# SRP By DA



## craig06typer (Oct 11, 2008)

Heres a question, I normally apply SRP by hand in circular motions in a similar way you apply waxes only with a bit more pressure.

I am wanting to use SRP on my G220 probably with a lake country green polishing pad, now im not wanting to do a correction just use the machine to save my arms:lol: so would this work or just fling polish everywhere.

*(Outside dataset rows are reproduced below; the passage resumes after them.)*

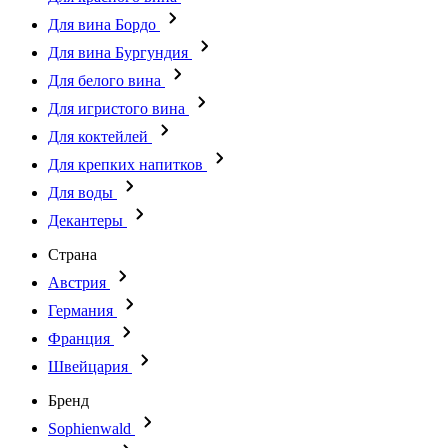
Для вина Бордо
Для вина Бургундия
Для белого вина
Для игристого вина
Для коктейлей
Для крепких напитков
Для воды
Декантеры
Страна
Австрия
Германия
Франция
Швейцария
Бренд
Sophienwald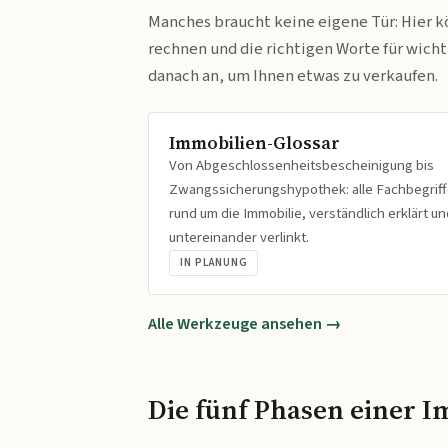
Manches braucht keine eigene Tür: Hier k
rechnen und die richtigen Worte für wich
danach an, um Ihnen etwas zu verkaufen.
Immobilien-Glossar
Von Abgeschlossenheitsbescheinigung bis
Zwangssicherungshypothek: alle Fachbegrif
rund um die Immobilie, verständlich erklärt un
untereinander verlinkt.
IN PLANUNG
Alle Werkzeuge ansehen →
Die fünf Phasen einer I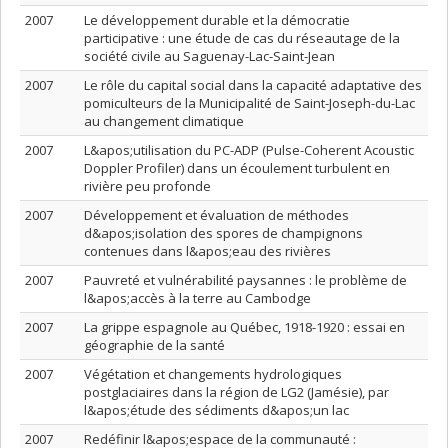
2007
Le développement durable et la démocratie
participative : une étude de cas du réseautage de la
société civile au Saguenay-Lac-Saint-Jean
2007
Le rôle du capital social dans la capacité adaptative des
pomiculteurs de la Municipalité de Saint-Joseph-du-Lac
au changement climatique
2007
L&apos;utilisation du PC-ADP (Pulse-Coherent Acoustic
Doppler Profiler) dans un écoulement turbulent en
rivière peu profonde
2007
Développement et évaluation de méthodes
d&apos;isolation des spores de champignons
contenues dans l&apos;eau des rivières
2007
Pauvreté et vulnérabilité paysannes : le problème de
l&apos;accès à la terre au Cambodge
2007
La grippe espagnole au Québec, 1918-1920 : essai en
géographie de la santé
2007
Végétation et changements hydrologiques
postglaciaires dans la région de LG2 (Jamésie), par
l&apos;étude des sédiments d&apos;un lac
2007
Redéfinir l&apos;espace de la communauté :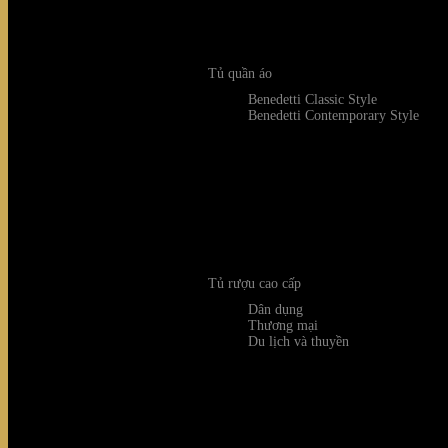
Related products
Tủ quần áo
Benedetti Classic Style
Benedetti Contemporary Style
Tủ rượu cao cấp
Dân dụng
Thương mại
Du lịch và thuyền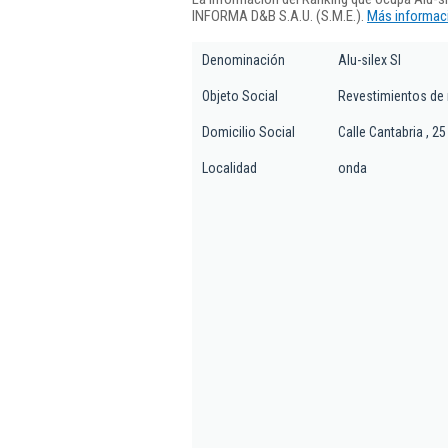
INFORMA D&B S.A.U. (S.M.E.).
Más informaci
Denominación
Alu-silex Sl
Objeto Social
Revestimientos de
Domicilio Social
Calle Cantabria , 25
Localidad
onda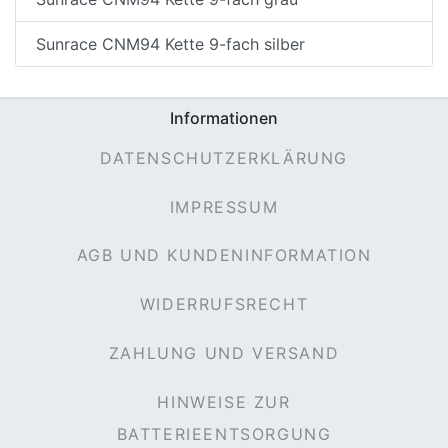
Sunrace CNM94 Kette 9-fach silber
Informationen
DATENSCHUTZERKLÄRUNG
IMPRESSUM
AGB UND KUNDENINFORMATION
WIDERRUFSRECHT
ZAHLUNG UND VERSAND
HINWEISE ZUR
BATTERIEENTSORGUNG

Hope you understand what im saying.....I want to give the car a coat of SRP the fastest and easiest way possible:wave:

Any tips on what speed to use etc would be great:thumb:


----------



## Black Widow (Apr 6, 2009)

http://www.detailingworld.co.uk/forum/showthread.php?t=100889


----------



## RICHIE40 (Jul 9, 2007)

Apply 4 small 'blobs' of polish to the pad. Start of dabbing the pad onto the panel to apply the polish to the panel. Then start the machine off on your lowest speed. The polish should then break up nicely with no 'splashing' etc :thumb:


----------



## ahaydock (Jan 4, 2007)

I use speed 4 (ish) with my G220 and SRP on a Polishing Pad and it works well :thumb:


----------



## ATypeR (Jul 20, 2009)

Ditto


----------



## craigblues (Jul 24, 2011)

ahaydock said:


> I use speed 4 (ish) with my G220 and SRP on a Polishing Pad and it works well :thumb:


Which polishing pad do you use on your G220?


----------



## IbizaFR (May 22, 2010)

I have used a white SFX 2 when required and then a SFX 4 Final Finish, both worked ok


----------